Human-Computer Interaction Understanding
Robert Farrell
Learning Sciences Research Group
Research Statement
This research is concerned with understanding how people use software systems and making use of this information to improve human performance and business productivity. In particular, we are concerned with capturing, analyzing, and interpreting human-computer interactions and using this information in 'real-time' for task/learning support and/or business process improvement.
In terms of technology, the work is akin to Natural Language Understanding (NLU). NLU systems build plausible interpretations of natural utterances by people in the real world, which can be leveraged for a variety of applications, including speech control and more natural database queries. Our Human-Computer Interaction Understanding systems will build plausible interpretations of user actions and system responses on computer systems, which can be used to provide assistance or learning support to the use, to build software that is more intelligent in learning from and adapting to users, or to enable highly reactive, intelligent business processes.
Research Questions
When people learn a new application, such as a word processor or database retrieval system -- what do they learn, how is it encoded, and what difficulties or impasses do they encounter? How much of what they learn is tied to the particular user interface or application behavior -- and how much is general? What kinds of behavior to people exhibit on these applications? How do people notice what options are available to them, where their output is located, if they are in an error state? How much variability is there across individuals in a given work group, center, or company.
How can we improve user performance on desktop applications? Does reflection help? Critiquing? How immediate do such interventions need to be?
Training Application
We are building a critiquing system that lets the user select a task (i.e., looking up a person in callup), fill in parameters to that task (i.e., name and location), and 'watches over their shoulder' as they perform this task. It outputs a critique consisting of: things they did correctly, things they did not do, and things they did that were unexpected. Our system is able to look at more than 1 application. Application interfaces should be dialog-based but could be Lotus Notes-based o r Web-based. We are currently working with editing and searching tasks.
Components
The Capture Agent is a small, efficient C++ program that uses 'hooks' provided by the Windows operating system to capture and filter over 100 different types of user and system events, including keyboard, mouse, dialog interactions, menus, commands, and windows. Events can be hierarchically categorized and then filtered or reported. During classification, information can be gathered and reported (i.e., window parents).

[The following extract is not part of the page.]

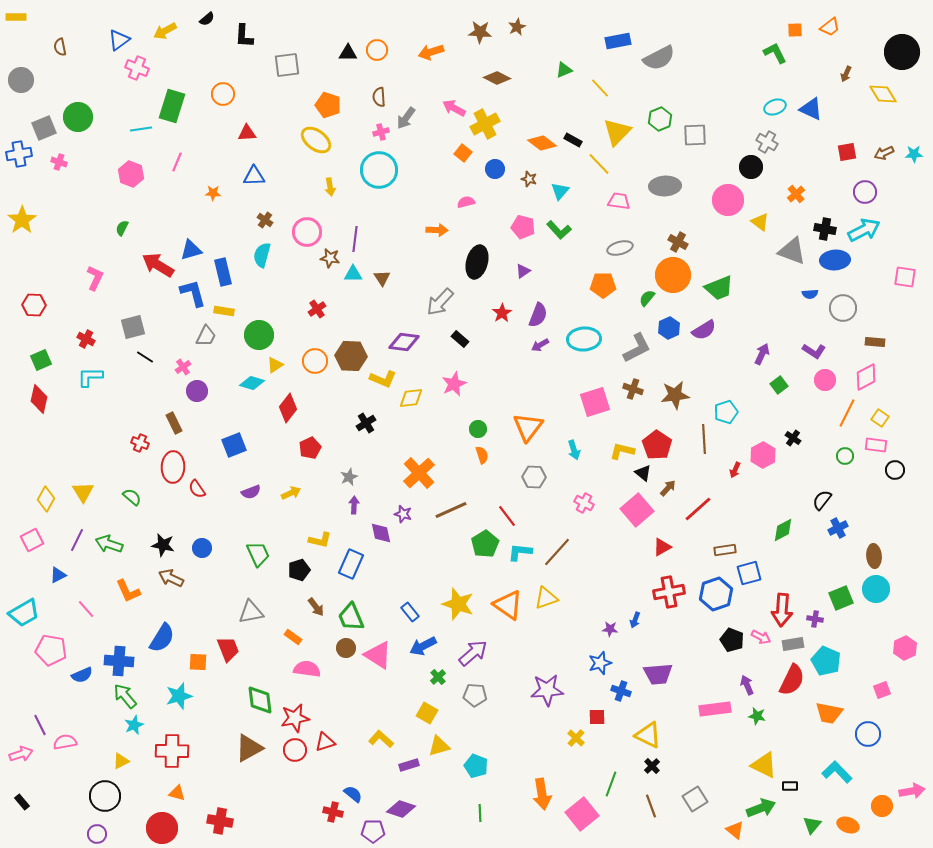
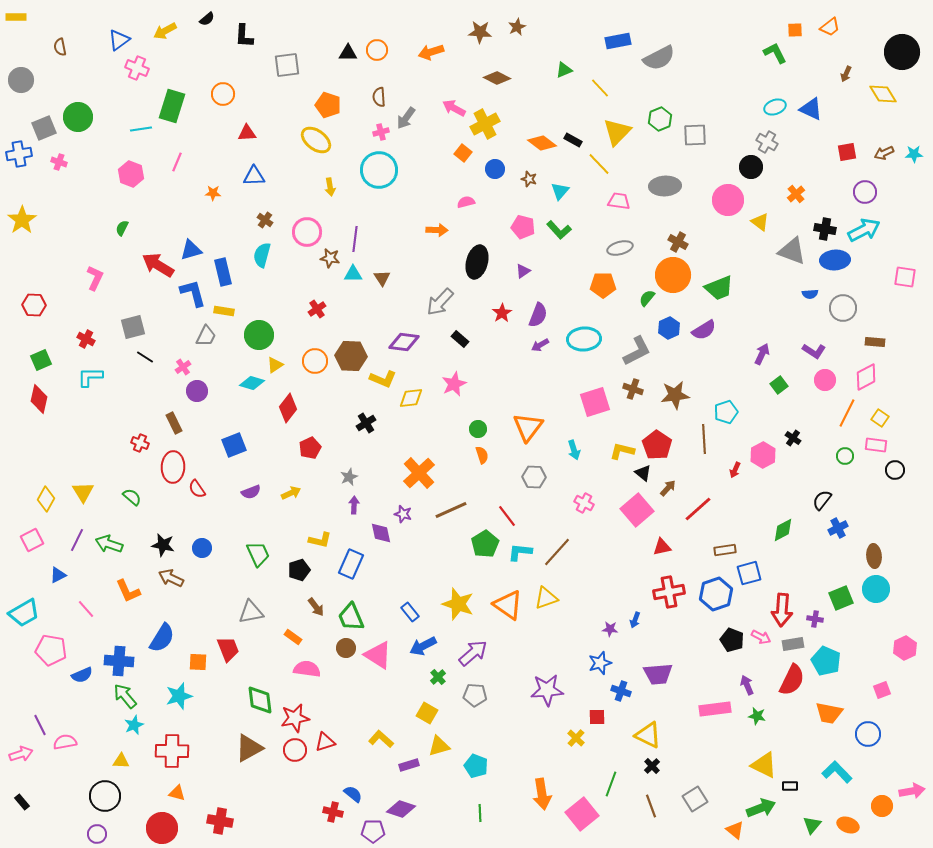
gray L-shape at (637, 348): moved 3 px down
red triangle at (662, 547): rotated 18 degrees clockwise
yellow triangle at (121, 761): rotated 30 degrees clockwise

The Recognition Engine is a Java program that works on a sequence of events. Events are matched and summarized at a higher level. Matching consists of checking consistency of locations (e.g., same window) and objects (e.g., same file). Recognizing a given pattern may involve a need to reference context (e.g., knowledge of object contents or attributes). In addition, pattern recognition may involve time constraints (e.g., the nearest event of a given type). Typically, system responses appear soon after an input, but applications may be asynchronous. The Recognition Engine outputs a set of plausible interpretations. Each interpretation is a tree showing how a higher-level event was recognized from lower-level events.
The Evaluator takes a description of a task, including goals to achieve and optionally how to achieve them, and determines whether a likely interpretation of the events achieves the goals. It notes task steps that were omitted as well as unexpected steps that do not fit into the interpretation. A crude natural language generator outputs the results.
Current Directions
We would like the system to work with as few hints as possible about tasks. Toward this end, we will be experimenting with algorithms to concurrently match a number of possible task patterns. We will also be looking at situations were we don't know the beginning and end of a task.
We are expanding the system to be report interpretations to a centralized server. A client-server implementation could collect task information across multiple users to provide overall usage statistics or could collect information about work flows or collaborative tasks.
We need to make the recognition engine more sophisticated. It needs to recognize repeated attempts at the same task, iterative tasks (e.g., find all occurrences of the name in the file), and error outcomes. It needs better primitives for reasoning about temporal order.
We would like to have a variety of ways of hooking the recognition engine into applications. Currently, we put our 'capture agent' between the operating system (Windows 32-bit) and the applications by extending operating system code. This reports the low-level user and system events across all applications. We would also like to accept events directly from applications that can provide them.
When a user signals that they have finished or a task interpretation is highly likely, we would like to be able to automatically initiate an action, such as running a Java program, starting a script, or triggering a work flow.